→ EXERCISE GOAL
Only text lines belong in the answer: the lines from the first one in the records through the line with "К преимуществам тахты", copied exactly.

→ WORKING DATA
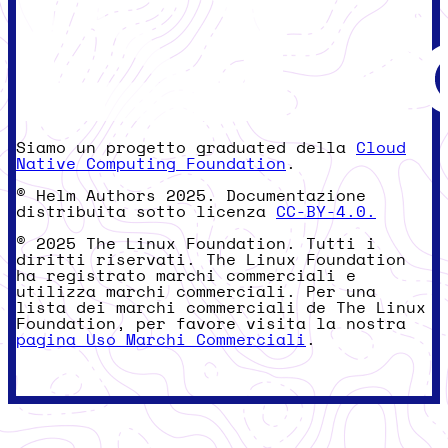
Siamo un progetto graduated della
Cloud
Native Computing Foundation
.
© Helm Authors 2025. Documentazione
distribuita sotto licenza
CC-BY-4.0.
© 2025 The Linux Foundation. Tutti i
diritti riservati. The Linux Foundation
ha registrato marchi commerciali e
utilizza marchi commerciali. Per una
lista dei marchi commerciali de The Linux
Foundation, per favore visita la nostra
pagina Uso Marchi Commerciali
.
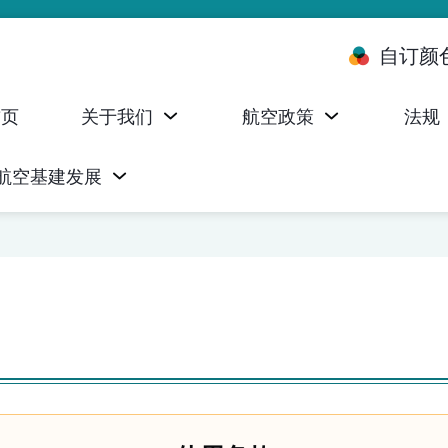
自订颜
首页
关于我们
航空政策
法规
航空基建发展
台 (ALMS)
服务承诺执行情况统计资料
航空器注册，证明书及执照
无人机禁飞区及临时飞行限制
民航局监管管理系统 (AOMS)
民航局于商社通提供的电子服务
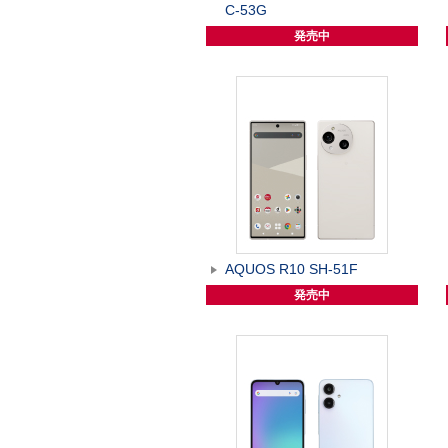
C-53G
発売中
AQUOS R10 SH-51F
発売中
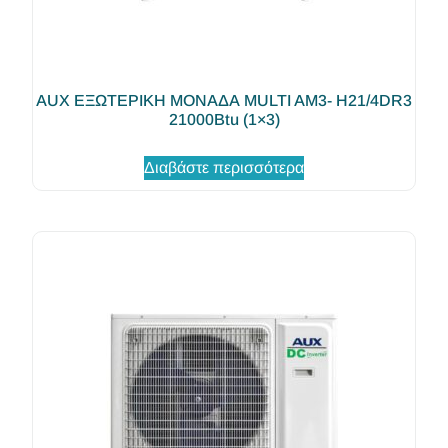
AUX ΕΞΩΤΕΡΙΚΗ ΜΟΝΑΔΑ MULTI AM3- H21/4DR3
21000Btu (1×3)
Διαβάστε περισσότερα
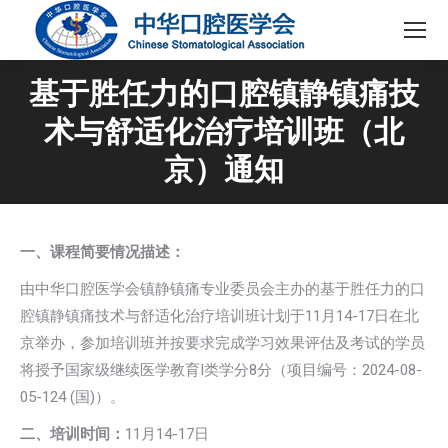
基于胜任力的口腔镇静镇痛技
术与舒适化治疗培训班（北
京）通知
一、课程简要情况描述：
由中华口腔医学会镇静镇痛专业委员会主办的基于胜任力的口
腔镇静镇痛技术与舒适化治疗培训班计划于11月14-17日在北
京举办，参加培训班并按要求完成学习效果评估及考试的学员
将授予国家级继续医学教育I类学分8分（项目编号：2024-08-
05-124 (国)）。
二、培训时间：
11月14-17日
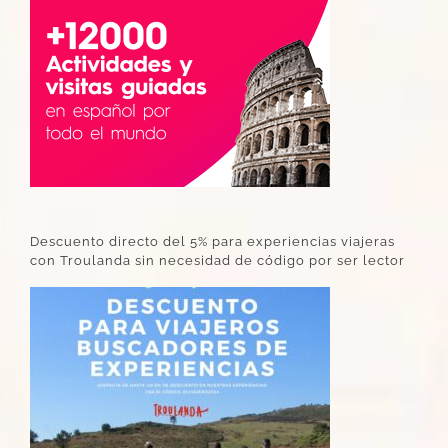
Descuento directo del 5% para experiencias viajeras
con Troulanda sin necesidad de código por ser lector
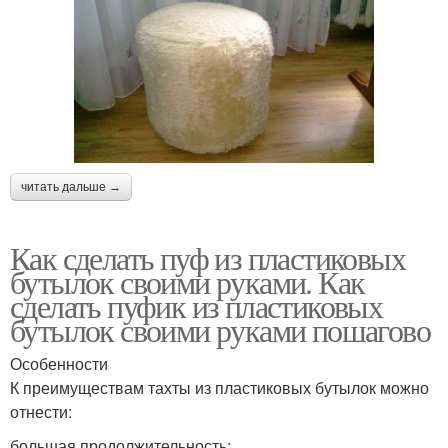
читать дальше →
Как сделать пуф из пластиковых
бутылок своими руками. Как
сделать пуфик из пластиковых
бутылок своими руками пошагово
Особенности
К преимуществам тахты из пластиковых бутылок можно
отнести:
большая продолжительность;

→ RESULT OF THIS EXERCISE
Siamo un progetto graduated della
Cloud
Native Computing Foundation
.
© Helm Authors 2025. Documentazione
distribuita sotto licenza
CC-BY-4.0.
© 2025 The Linux Foundation. Tutti i
diritti riservati. The Linux Foundation
ha registrato marchi commerciali e
utilizza marchi commerciali. Per una
lista dei marchi commerciali de The Linux
Foundation, per favore visita la nostra
pagina Uso Marchi Commerciali
.
自订颜
首页
关于我们
航空政策
法规
航空基建发展
台 (ALMS)
服务承诺执行情况统计资料
航空器注册，证明书及执照
无人机禁飞区及临时飞行限制
民航局监管管理系统 (AOMS)
民航局于商社通提供的电子服务
C-53G
発売中
AQUOS R10 SH-51F
発売中
AUX ΕΞΩΤΕΡΙΚΗ ΜΟΝΑΔΑ MULTI AM3- H21/4DR3
21000Btu (1×3)
Διαβάστε περισσότερα
基于胜任力的口腔镇静镇痛技
术与舒适化治疗培训班（北
京）通知
一、课程简要情况描述：
由中华口腔医学会镇静镇痛专业委员会主办的基于胜任力的口
腔镇静镇痛技术与舒适化治疗培训班计划于11月14-17日在北
京举办，参加培训班并按要求完成学习效果评估及考试的学员
将授予国家级继续医学教育I类学分8分（项目编号：2024-08-
05-124 (国)）。
二、培训时间：
11月14-17日
Descuento directo del 5% para experiencias viajeras
con Troulanda sin necesidad de código por ser lector
читать дальше →
Как сделать пуф из пластиковых
бутылок своими руками. Как
сделать пуфик из пластиковых
бутылок своими руками пошагово
Особенности
К преимуществам тахты из пластиковых бутылок можно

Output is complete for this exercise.